Collected data
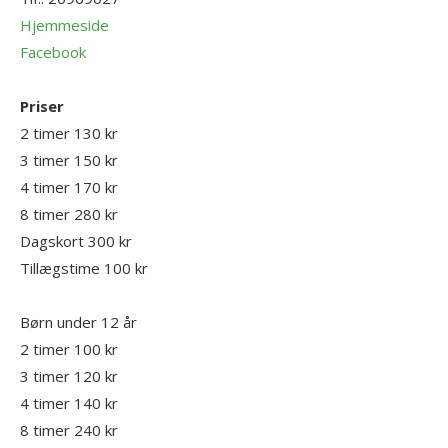
Hjemmeside
Facebook
Priser
2 timer 130 kr
3 timer 150 kr
4 timer 170 kr
8 timer 280 kr
Dagskort 300 kr
Tillægstime 100 kr
Børn under 12 år
2 timer 100 kr
3 timer 120 kr
4 timer 140 kr
8 timer 240 kr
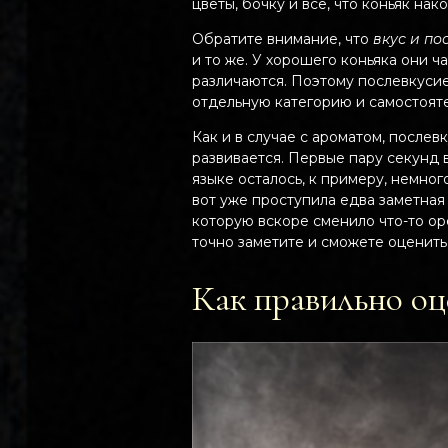
цветы, бочку и все, что коньяк нак
Обратите внимание, что
вкус и по
и то же. У хорошего коньяка они ч
различаются. Поэтому послевкусие
отдельную категорию и самостояте
Как и в случае с ароматом, послев
развивается. Первые пару секунд в
языке осталось, к примеру, немног
вот уже проступила едва заметная 
которую вскоре сменило что-то ор
точно заметите и сможете оценить
Как правильно оц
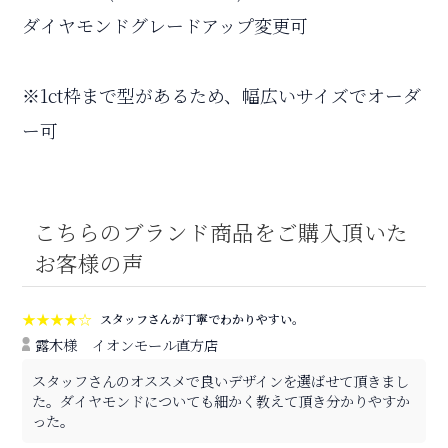
ダイヤモンドグレードアップ変更可
※1ct枠まで型があるため、幅広いサイズでオーダ
ー可
こちらのブランド商品をご購入頂いた
お客様の声
★★★★☆
スタッフさんが丁寧でわかりやすい。
露木様
イオンモール直方店
スタッフさんのオススメで良いデザインを選ばせて頂きまし
た。ダイヤモンドについても細かく教えて頂き分かりやすか
った。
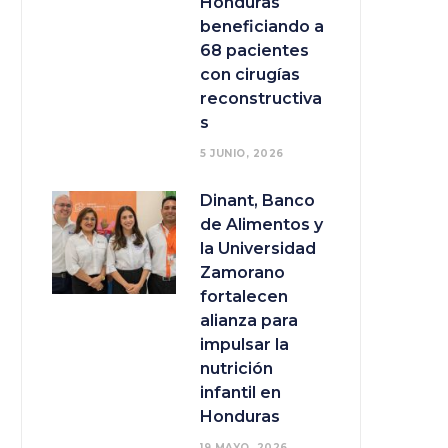
Honduras
beneficiando a
68 pacientes
con cirugías
reconstructiva
s
5 JUNIO, 2026
Dinant, Banco
de Alimentos y
la Universidad
Zamorano
fortalecen
alianza para
impulsar la
nutrición
infantil en
Honduras
19 MAYO, 2026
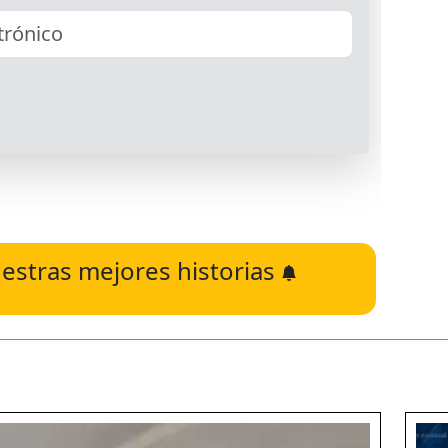
estras mejores historias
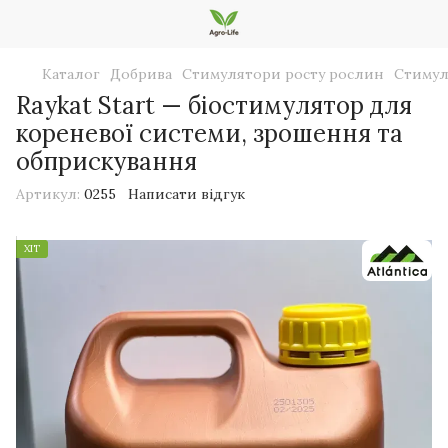
Каталог
Добрива
Стимулятори росту рослин
Стимуля
Raykat Start — біостимулятор для
кореневої системи, зрошення та
обприскування
Артикул:
0255
Написати відгук
ХІТ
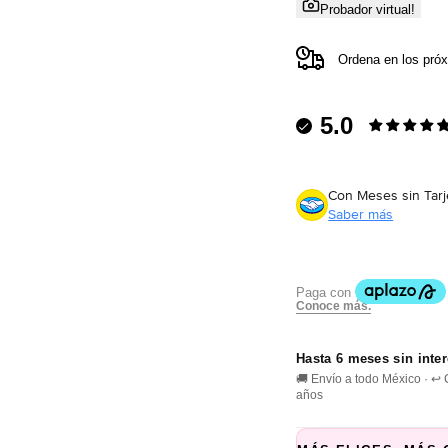
Probador virtual!
Ordena en los pró
5.0
Con Meses sin Tarj
Saber más
Hasta 6 meses sin inte
🚚 Envío a todo México · ↩
años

Prompt:
Without any pictures, reproduce exactly the lines from the line that contains "スタッフさんが丁寧でわかりやすい。" to the end of the entries above, both ends included.

Output below:
スタッフさんが丁寧でわかりやすい。
露木様
イオンモール直方店
スタッフさんのオススメで良いデザインを選ばせて頂きまし
た。ダイヤモンドについても細かく教えて頂き分かりやすか
った。
Honduras
beneficiando a
68 pacientes
con cirugías
reconstructiva
s
5 JUNIO, 2026
Dinant, Banco
de Alimentos y
la Universidad
Zamorano
fortalecen
alianza para
impulsar la
nutrición
infantil en
Honduras
19 MAYO, 2026
estras mejores historias
Каталог
Добрива
Стимулятори росту рослин
Стимуля
Raykat Start — біостимулятор для
кореневої системи, зрошення та
обприскування
Артикул:
0255
Написати відгук
ХІТ
Probador virtual!
Ordena en los pró
5.0
Con Meses sin Tarj
Saber más
Hasta 6 meses sin inte
🚚 Envío a todo México · ↩
años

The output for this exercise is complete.